Without the pictures, output all of the data exactly.

§ Task input:
**********

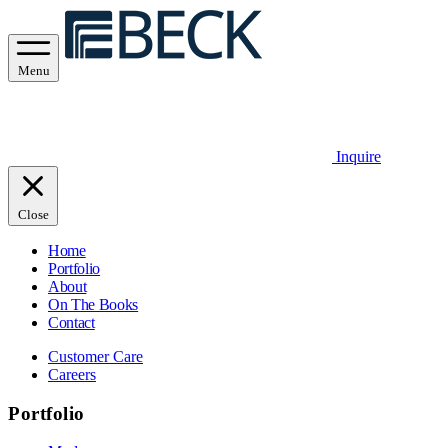
Menu
Inquire
Close
Home
Portfolio
About
On The Books
Contact
Customer Care
Careers
Portfolio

**********

§ The answer:
Menu
Inquire
Close
Home
Portfolio
About
On The Books
Contact
Customer Care
Careers
Portfolio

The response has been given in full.